[WHAT TO PRODUCE] Search the material and gather each line with "transcripts" in it.

::: MATERIAL TO PROCESS

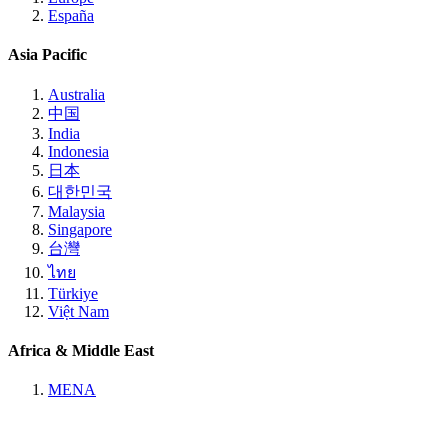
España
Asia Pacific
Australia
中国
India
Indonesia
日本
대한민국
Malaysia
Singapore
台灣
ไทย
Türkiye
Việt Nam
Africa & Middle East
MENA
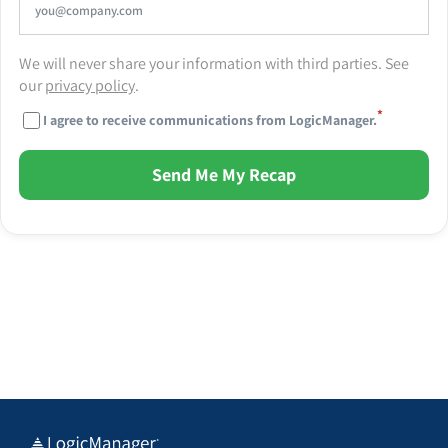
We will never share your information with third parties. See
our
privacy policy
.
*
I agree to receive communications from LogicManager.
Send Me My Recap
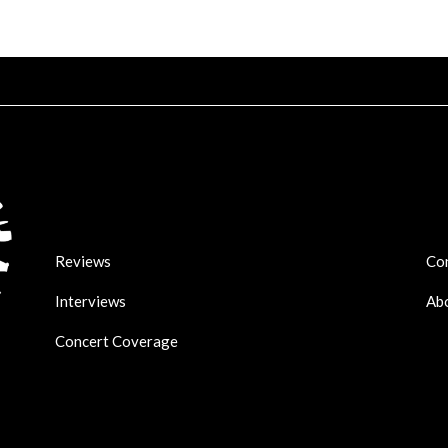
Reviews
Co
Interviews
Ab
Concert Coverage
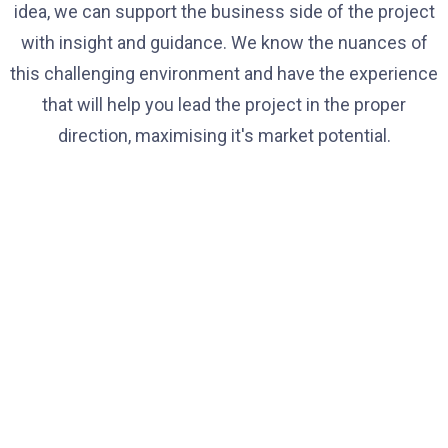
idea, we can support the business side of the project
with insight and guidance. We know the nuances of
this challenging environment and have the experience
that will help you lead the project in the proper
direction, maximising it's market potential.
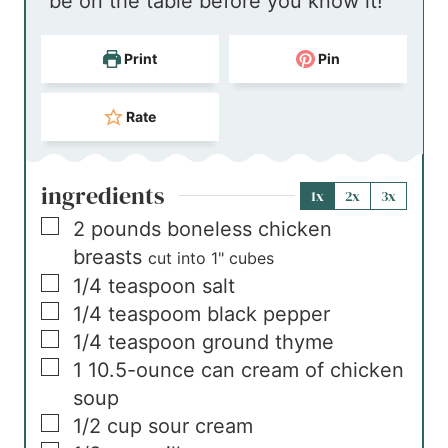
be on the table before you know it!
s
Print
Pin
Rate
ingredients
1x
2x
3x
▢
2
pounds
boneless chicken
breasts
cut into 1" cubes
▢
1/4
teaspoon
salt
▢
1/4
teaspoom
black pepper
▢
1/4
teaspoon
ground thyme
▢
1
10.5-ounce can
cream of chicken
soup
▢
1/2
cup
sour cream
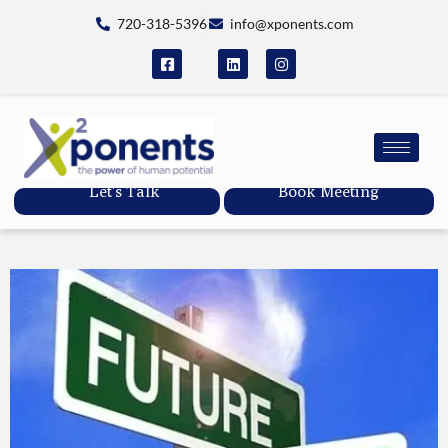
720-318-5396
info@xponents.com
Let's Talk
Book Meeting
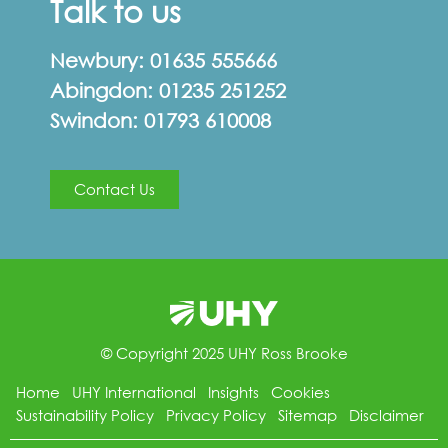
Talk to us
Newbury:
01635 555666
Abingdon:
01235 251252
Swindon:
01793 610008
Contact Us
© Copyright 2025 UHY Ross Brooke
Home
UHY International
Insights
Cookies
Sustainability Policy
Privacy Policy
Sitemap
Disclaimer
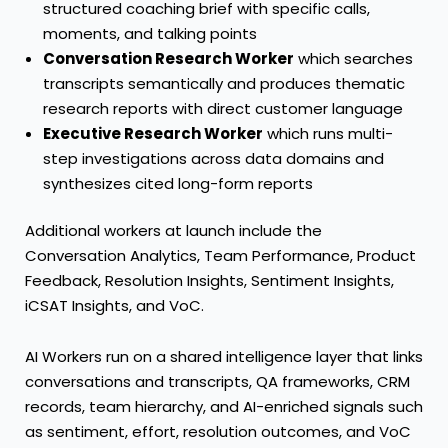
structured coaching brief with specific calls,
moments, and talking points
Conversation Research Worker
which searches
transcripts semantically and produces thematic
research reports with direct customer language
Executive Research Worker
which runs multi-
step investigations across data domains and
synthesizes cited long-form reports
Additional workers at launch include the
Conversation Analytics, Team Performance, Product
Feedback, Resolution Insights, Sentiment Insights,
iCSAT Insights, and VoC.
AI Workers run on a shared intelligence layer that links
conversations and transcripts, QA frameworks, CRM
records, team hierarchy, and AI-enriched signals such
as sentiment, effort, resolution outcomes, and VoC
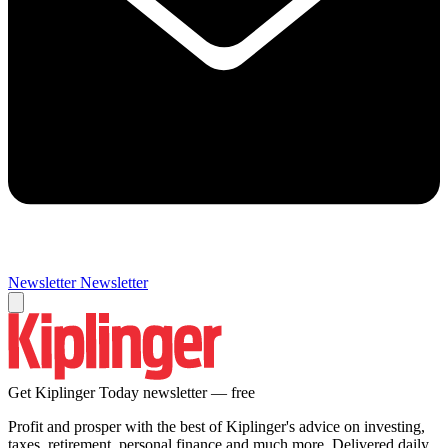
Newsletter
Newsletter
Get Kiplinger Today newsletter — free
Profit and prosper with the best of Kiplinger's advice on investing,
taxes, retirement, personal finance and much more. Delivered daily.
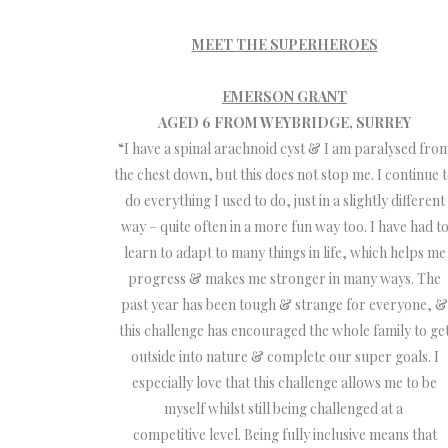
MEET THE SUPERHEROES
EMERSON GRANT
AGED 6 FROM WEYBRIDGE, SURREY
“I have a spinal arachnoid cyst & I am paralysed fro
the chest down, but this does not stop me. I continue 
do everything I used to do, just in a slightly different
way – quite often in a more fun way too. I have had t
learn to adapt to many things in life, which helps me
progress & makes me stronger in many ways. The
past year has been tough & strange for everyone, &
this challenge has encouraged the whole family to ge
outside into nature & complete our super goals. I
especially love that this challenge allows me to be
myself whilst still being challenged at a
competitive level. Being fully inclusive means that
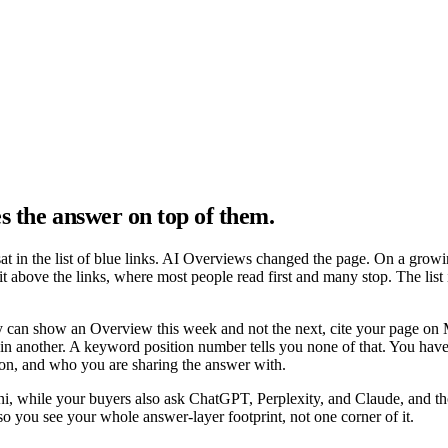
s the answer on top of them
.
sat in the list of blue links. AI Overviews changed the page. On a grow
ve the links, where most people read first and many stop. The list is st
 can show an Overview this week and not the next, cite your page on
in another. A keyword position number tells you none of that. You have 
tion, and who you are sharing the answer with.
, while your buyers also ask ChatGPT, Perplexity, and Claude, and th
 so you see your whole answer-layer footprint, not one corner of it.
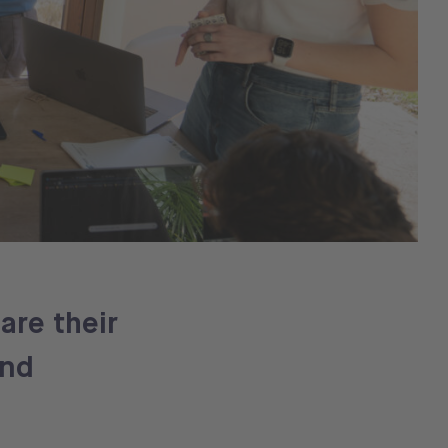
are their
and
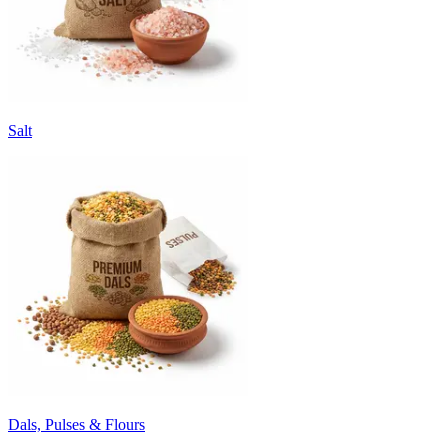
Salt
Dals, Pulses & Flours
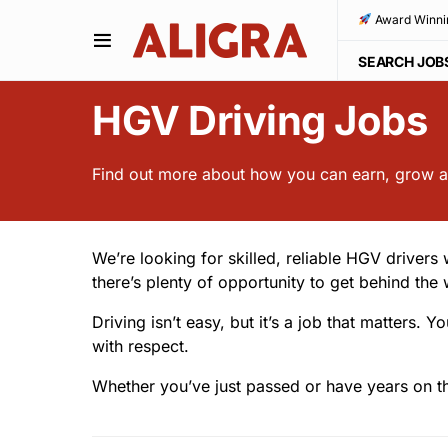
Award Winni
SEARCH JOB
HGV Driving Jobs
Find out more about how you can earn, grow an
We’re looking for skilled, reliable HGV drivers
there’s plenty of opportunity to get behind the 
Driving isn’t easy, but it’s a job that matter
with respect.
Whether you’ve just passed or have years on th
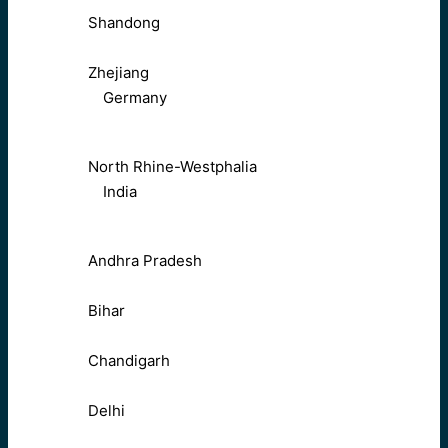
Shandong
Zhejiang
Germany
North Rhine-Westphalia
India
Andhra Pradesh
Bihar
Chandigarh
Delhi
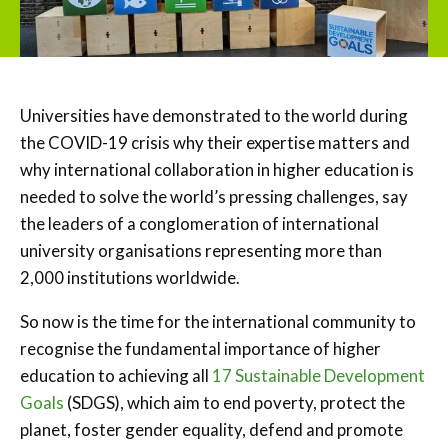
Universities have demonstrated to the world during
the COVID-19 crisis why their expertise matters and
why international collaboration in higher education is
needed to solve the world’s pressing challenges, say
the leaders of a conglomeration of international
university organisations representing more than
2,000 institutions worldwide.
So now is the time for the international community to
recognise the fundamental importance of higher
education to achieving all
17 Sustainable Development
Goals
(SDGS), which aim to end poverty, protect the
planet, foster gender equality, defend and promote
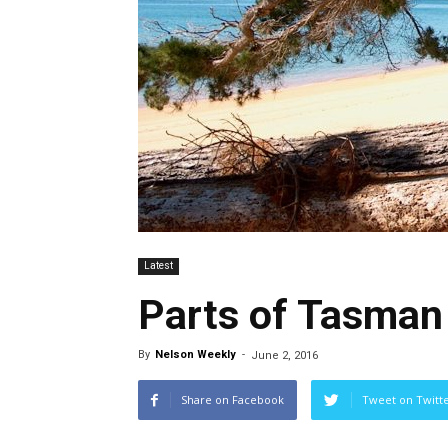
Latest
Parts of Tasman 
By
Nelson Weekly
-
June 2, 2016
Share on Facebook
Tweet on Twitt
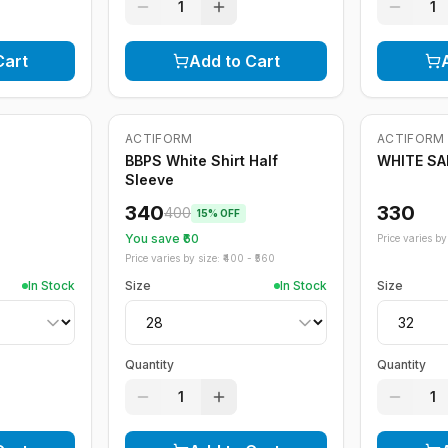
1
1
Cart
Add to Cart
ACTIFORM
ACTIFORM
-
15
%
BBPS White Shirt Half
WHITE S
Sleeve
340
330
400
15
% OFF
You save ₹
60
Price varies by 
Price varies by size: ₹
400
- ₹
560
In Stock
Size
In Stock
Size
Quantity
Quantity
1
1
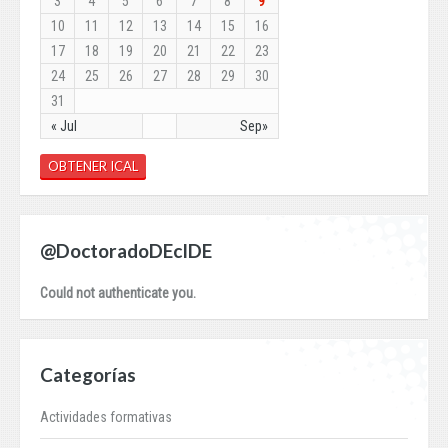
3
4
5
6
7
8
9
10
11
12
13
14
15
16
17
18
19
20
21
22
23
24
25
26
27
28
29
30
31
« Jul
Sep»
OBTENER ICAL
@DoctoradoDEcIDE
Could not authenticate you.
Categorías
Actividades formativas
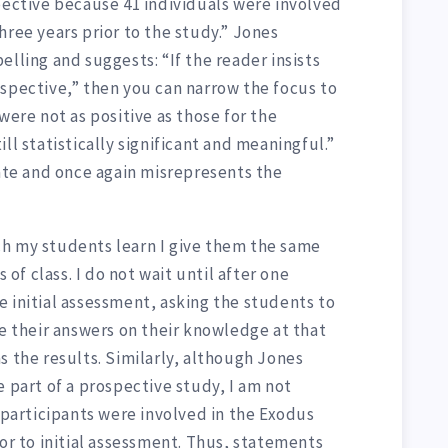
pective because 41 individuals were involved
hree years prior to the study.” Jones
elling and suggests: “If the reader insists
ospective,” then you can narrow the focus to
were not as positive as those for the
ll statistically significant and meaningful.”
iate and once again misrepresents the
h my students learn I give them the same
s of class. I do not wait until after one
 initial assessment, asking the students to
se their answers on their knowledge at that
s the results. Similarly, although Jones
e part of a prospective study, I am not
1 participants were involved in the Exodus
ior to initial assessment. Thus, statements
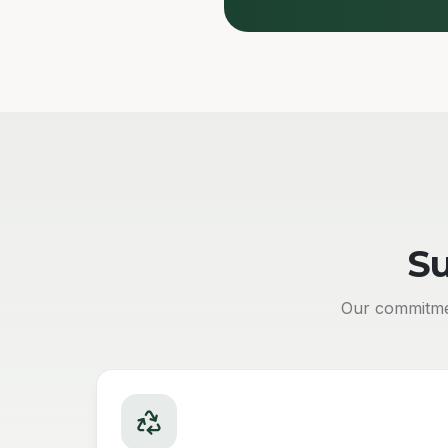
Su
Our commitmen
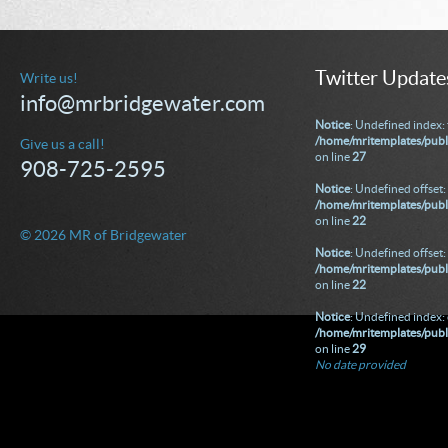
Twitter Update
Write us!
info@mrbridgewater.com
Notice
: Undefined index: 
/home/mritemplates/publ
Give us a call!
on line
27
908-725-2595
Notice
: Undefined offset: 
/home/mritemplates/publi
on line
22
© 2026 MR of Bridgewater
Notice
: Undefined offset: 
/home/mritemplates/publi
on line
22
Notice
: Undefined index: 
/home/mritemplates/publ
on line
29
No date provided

::::::

[RESULT OF THIS EXERCISE]
transcripts semantically and produces thematic
conversations and transcripts, QA frameworks, CRM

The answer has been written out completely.